Beyond Fabhalta, Novartis is actively advancing additional kidney disease therapies, including:

• Atrasentan, an investigational endothelin A receptor antagonist, currently under FDA review for IgAN, with a decision expected in the first half of 2025.
• Zigakibart, a subcutaneous anti-APRIL monoclonal antibody, now in Phase III trials for IgAN.

The company is also exploring Fabhalta’s potential for broader nephrology indications, including atypical hemolytic uremic syndrome (aHUS), immune complex membranoproliferative glomerulonephritis (IC-MPGN), and lupus nephritis (LN). If successful, Fabhalta could emerge as a leading therapy across multiple complement-driven renal diseases, reinforcing Novartis’ long-term strategy in nephrology innovation.

What’s Next for Fabhalta on the Global Stage?

With FDA approval secured, Novartis is pursuing regulatory approvals for Fabhalta in key international markets. The European Medicines Agency’s (EMA) Committee for Medicinal Products for Human Use (CHMP) has already issued a positive opinion, indicating potential EU market entry in the coming months. Regulatory submissions in China and Japan are also underway, positioning Fabhalta for wider global adoption.

As Fabhalta launches commercially, Novartis is expected to deploy a comprehensive market access strategy, ensuring affordability and reimbursement options for eligible patients. The company’s ongoing collaborations with nephrologists, patient advocacy organizations, and healthcare payers will be crucial in optimizing treatment accessibility and driving physician awareness.

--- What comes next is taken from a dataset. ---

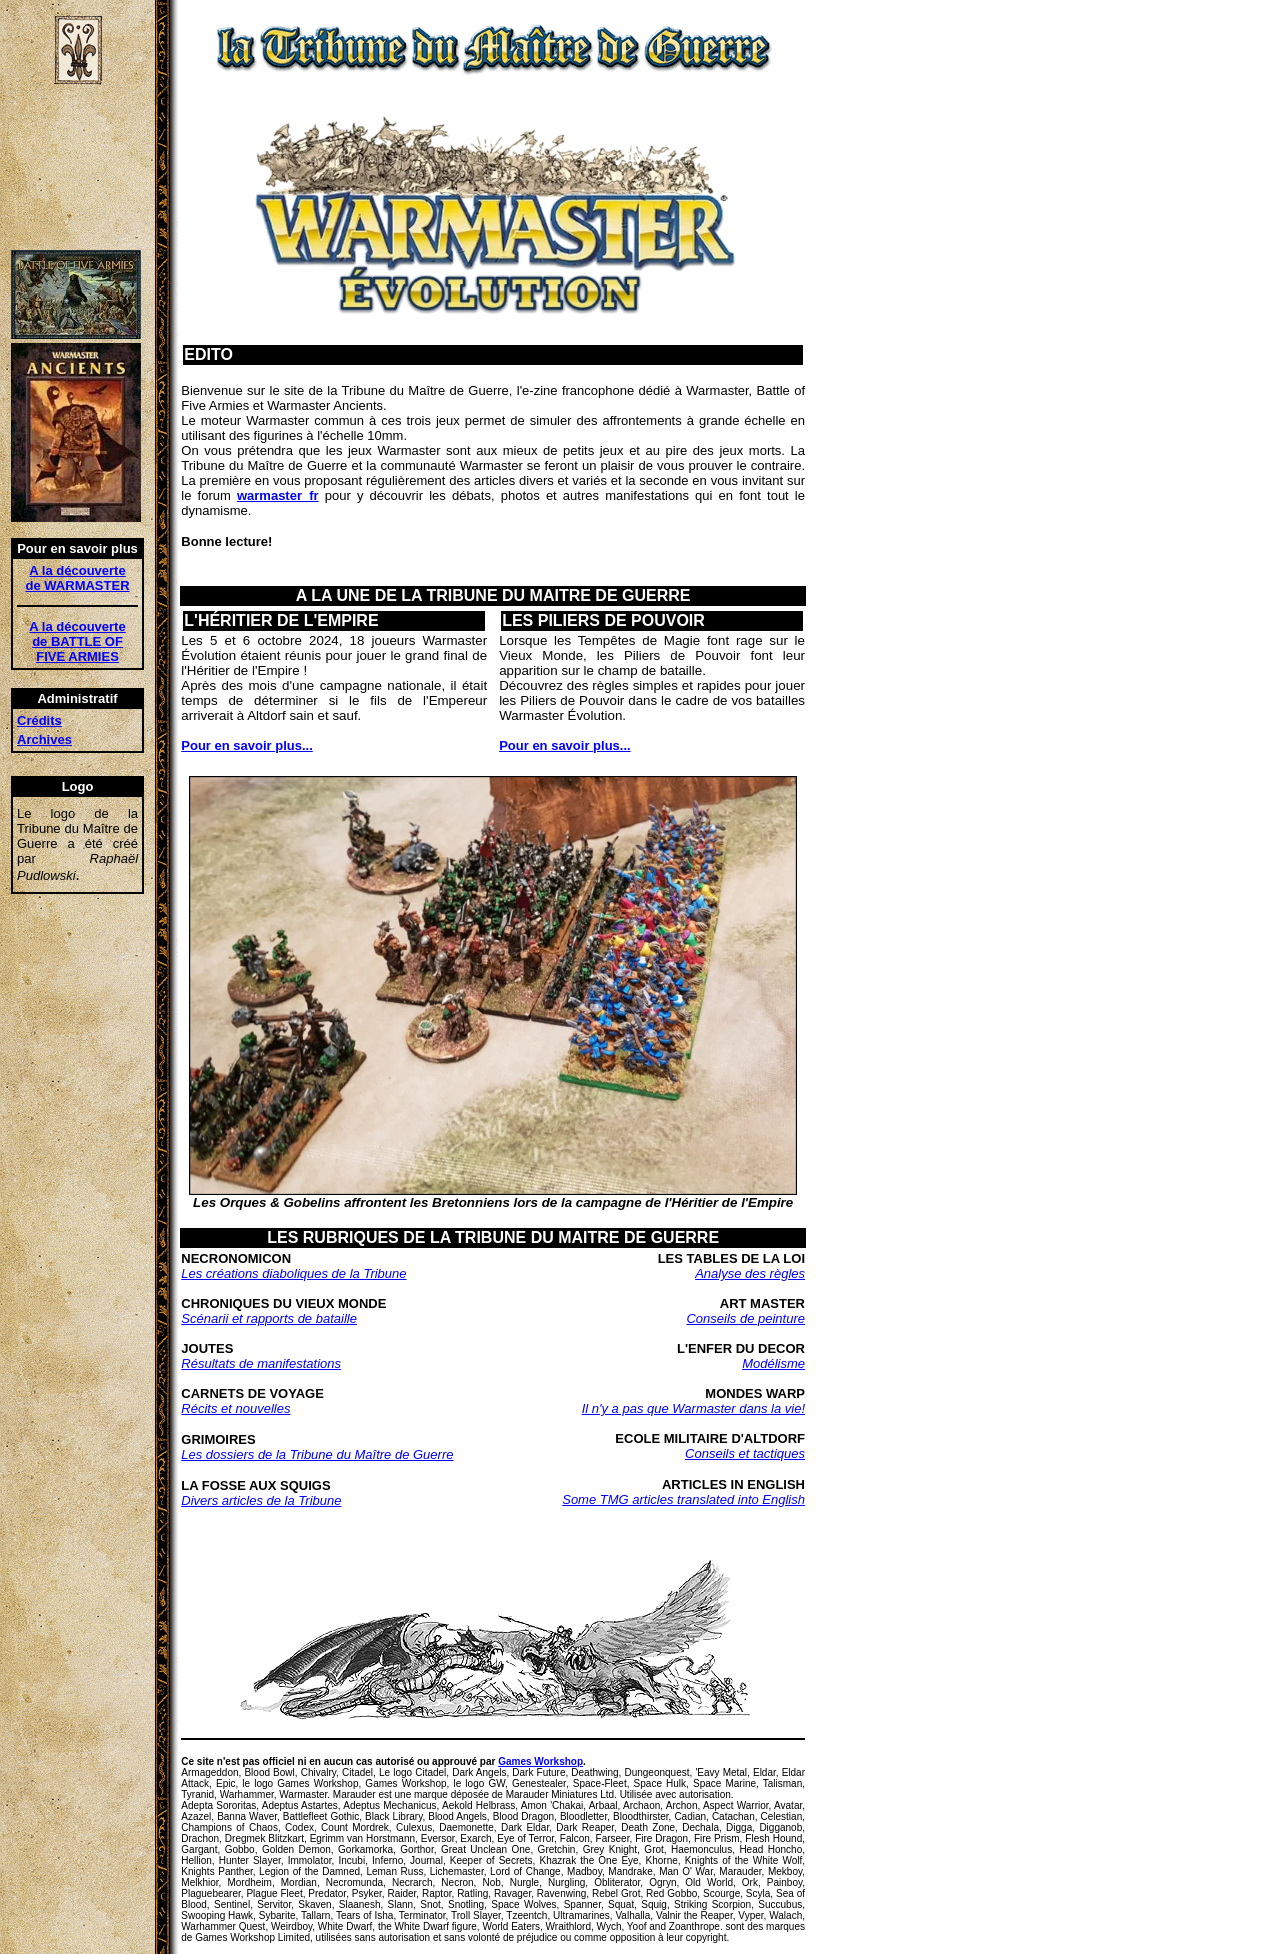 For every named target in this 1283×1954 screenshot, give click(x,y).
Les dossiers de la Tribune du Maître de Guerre (317, 1454)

How Is Novartis’ Stock Responding to Fabhalta’s FDA Approval?

The latest FDA approval has reinforced investor confidence in Novartis’ nephrology pipeline. As of March 20, 2025, Novartis shares closed at $113.23, marking a 1.50% increase following the announcement. Over the past year, the stock has appreciated by 17.50%, outperforming the broader pharmaceutical sector, which has averaged 8.87% growth.

Analysts currently maintain a “Hold” rating on Novartis, with a 12-month price target of $113.55, suggesting limited near-term upside. However, long-term prospects remain strong, driven by Fabhalta’s expansion into global markets and continued growth in renal disease treatments.

Investment Considerations for Novartis Shareholders

Financial analysts highlight three key factors for investors assessing Novartis’ growth trajectory:

• Market Adoption of Fabhalta – Strong physician uptake and global regulatory approvals could drive higher-than-expected revenue growth.
• Expansion of the Kidney Disease Portfolio – Further FDA approvals for atrasentan and zigakibart could solidify Novartis’ leadership in nephrology.
• Stock Valuation – While the current stock price reflects Fabhalta’s impact, additional catalysts may unlock further upside potential.

For now, existing shareholders may consider holding positions, while new investors might wait for a stronger entry point based on global approval milestones.